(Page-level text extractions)
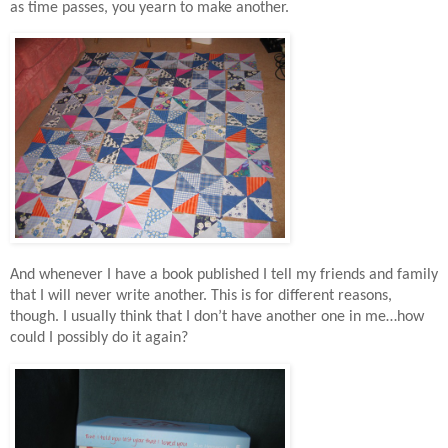
as time passes, you yearn to make another.
And whenever I have a book published I tell my friends and family
that I will never write another. This is for different reasons,
though. I usually think that I don’t have another one in me…how
could I possibly do it again?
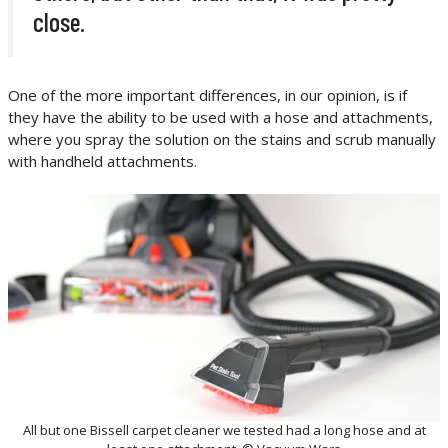
close.
One of the more important differences, in our opinion, is if
they have the ability to be used with a hose and attachments,
where you spray the solution on the stains and scrub manually
with handheld attachments.
All but one Bissell carpet cleaner we tested had a long hose and at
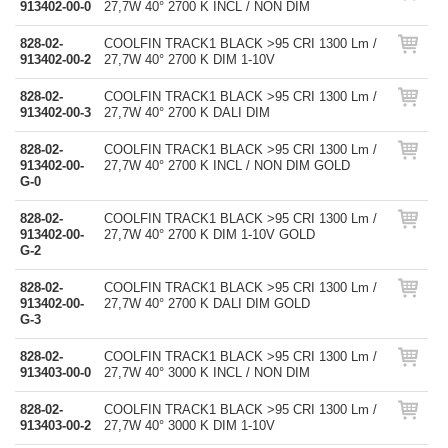
913402-00-0
27,7W 40° 2700 K INCL / NON DIM
828-02-
COOLFIN TRACK1 BLACK >95 CRI 1300 Lm /
913402-00-2
27,7W 40° 2700 K DIM 1-10V
828-02-
COOLFIN TRACK1 BLACK >95 CRI 1300 Lm /
913402-00-3
27,7W 40° 2700 K DALI DIM
828-02-
COOLFIN TRACK1 BLACK >95 CRI 1300 Lm /
913402-00-
27,7W 40° 2700 K INCL / NON DIM GOLD
G-0
828-02-
COOLFIN TRACK1 BLACK >95 CRI 1300 Lm /
913402-00-
27,7W 40° 2700 K DIM 1-10V GOLD
G-2
828-02-
COOLFIN TRACK1 BLACK >95 CRI 1300 Lm /
913402-00-
27,7W 40° 2700 K DALI DIM GOLD
G-3
828-02-
COOLFIN TRACK1 BLACK >95 CRI 1300 Lm /
913403-00-0
27,7W 40° 3000 K INCL / NON DIM
828-02-
COOLFIN TRACK1 BLACK >95 CRI 1300 Lm /
913403-00-2
27,7W 40° 3000 K DIM 1-10V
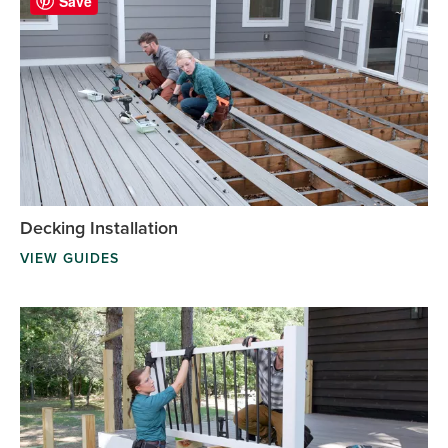
Save
Decking Installation
VIEW GUIDES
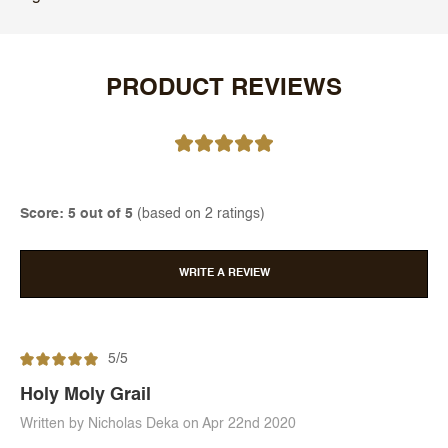
PRODUCT REVIEWS
Score: 5 out of 5
(based on 2 ratings)
WRITE A REVIEW
5/5
Holy Moly Grail
Written by Nicholas Deka on Apr 22nd 2020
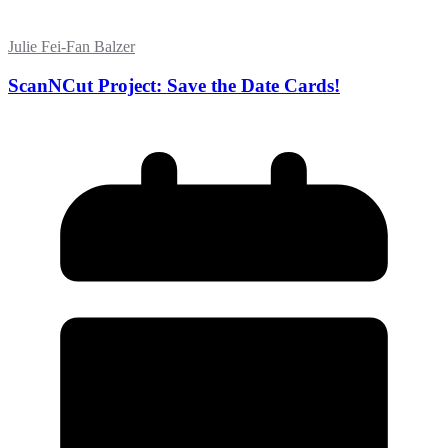
Julie Fei-Fan Balzer
ScanNCut Project: Save the Date Cards!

• [YOUR INSTRUCTIONS]:
Pull out each line of the entries that contains "attachments".

• [RESPONSE BELOW]:
they have the ability to be used with a hose and attachments,
with handheld attachments.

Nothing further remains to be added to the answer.